*Saved entries:*
- - - - -
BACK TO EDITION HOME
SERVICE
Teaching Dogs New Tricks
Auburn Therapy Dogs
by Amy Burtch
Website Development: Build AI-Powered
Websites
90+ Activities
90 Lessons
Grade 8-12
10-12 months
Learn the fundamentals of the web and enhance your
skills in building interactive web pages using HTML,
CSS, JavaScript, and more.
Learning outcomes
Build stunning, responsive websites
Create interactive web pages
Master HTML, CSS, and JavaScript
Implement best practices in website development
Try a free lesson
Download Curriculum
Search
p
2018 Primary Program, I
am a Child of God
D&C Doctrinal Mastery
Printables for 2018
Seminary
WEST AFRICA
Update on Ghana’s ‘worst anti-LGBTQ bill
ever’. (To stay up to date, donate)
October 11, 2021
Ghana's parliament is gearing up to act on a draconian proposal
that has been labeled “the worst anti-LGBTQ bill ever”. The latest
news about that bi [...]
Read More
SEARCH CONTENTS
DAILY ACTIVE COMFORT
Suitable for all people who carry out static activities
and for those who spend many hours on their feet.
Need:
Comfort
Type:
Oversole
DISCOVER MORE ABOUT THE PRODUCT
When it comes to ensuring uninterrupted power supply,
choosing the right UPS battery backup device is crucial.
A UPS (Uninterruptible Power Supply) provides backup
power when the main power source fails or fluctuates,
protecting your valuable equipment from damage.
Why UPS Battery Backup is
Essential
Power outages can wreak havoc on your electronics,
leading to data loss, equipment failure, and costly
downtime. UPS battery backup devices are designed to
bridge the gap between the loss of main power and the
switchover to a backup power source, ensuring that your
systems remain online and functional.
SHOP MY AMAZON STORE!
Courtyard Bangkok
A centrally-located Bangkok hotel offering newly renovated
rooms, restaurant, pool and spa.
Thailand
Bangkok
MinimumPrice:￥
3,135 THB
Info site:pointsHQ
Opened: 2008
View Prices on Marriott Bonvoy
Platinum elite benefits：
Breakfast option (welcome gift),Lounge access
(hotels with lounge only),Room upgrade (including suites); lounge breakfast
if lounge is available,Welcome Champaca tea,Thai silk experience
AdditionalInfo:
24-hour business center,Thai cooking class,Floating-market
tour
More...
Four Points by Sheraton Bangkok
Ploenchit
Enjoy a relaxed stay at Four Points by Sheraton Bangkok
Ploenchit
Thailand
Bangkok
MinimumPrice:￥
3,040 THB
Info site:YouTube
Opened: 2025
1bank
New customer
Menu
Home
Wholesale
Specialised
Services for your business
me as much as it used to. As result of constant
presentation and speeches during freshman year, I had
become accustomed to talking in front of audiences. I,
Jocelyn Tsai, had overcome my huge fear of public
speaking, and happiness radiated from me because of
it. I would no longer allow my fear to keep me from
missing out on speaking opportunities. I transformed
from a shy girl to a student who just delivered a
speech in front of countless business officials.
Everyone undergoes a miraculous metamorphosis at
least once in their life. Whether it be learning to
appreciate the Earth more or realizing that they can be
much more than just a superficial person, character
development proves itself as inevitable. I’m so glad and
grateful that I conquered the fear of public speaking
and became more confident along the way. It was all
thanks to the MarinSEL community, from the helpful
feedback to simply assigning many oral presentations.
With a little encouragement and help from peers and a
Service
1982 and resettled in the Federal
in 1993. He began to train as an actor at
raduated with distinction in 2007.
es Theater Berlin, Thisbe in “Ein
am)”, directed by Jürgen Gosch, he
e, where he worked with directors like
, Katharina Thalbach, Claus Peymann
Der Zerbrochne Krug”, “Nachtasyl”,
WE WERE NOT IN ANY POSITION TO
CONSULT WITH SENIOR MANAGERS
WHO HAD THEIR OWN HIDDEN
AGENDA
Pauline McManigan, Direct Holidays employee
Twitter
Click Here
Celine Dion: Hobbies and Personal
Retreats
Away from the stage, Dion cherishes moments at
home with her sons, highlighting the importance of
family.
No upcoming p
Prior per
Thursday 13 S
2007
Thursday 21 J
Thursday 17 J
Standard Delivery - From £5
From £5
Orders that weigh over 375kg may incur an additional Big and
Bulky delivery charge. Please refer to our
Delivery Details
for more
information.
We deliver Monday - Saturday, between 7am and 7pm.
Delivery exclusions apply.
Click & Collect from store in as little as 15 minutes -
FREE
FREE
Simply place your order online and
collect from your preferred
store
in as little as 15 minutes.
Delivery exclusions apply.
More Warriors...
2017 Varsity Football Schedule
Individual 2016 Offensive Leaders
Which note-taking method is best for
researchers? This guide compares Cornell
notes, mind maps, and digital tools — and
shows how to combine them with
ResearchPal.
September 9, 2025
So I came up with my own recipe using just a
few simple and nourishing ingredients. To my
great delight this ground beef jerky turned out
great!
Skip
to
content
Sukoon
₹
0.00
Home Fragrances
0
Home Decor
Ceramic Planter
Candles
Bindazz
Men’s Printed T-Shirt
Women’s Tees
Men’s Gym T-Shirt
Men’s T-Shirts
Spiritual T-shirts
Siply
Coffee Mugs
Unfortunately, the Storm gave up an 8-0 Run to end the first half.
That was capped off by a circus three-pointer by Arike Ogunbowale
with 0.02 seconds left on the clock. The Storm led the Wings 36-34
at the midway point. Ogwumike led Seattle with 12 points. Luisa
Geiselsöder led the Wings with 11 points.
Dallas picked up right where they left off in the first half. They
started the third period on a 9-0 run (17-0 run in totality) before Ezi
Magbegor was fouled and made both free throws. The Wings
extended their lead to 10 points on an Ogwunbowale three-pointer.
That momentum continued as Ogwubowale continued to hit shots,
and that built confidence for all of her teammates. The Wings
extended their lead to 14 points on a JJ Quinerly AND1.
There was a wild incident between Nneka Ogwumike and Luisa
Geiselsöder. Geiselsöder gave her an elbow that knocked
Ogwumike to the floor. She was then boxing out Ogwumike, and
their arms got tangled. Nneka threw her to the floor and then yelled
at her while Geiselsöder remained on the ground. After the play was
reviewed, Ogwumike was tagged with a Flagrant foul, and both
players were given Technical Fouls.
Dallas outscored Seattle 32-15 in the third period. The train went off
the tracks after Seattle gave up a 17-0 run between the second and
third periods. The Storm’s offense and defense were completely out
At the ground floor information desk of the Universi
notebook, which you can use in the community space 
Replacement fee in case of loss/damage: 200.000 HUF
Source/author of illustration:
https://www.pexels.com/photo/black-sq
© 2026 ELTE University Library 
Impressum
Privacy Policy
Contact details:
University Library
- - - - -
*Task to complete:* The required output is every line above from the one with "started the third" down to the one with "and that built", restated word for word, ends included.

*Your solution:*
started the third period on a 9-0 run (17-0 run in totality) before Ezi
Magbegor was fouled and made both free throws. The Wings
extended their lead to 10 points on an Ogwunbowale three-pointer.
That momentum continued as Ogwubowale continued to hit shots,
and that built confidence for all of her teammates. The Wings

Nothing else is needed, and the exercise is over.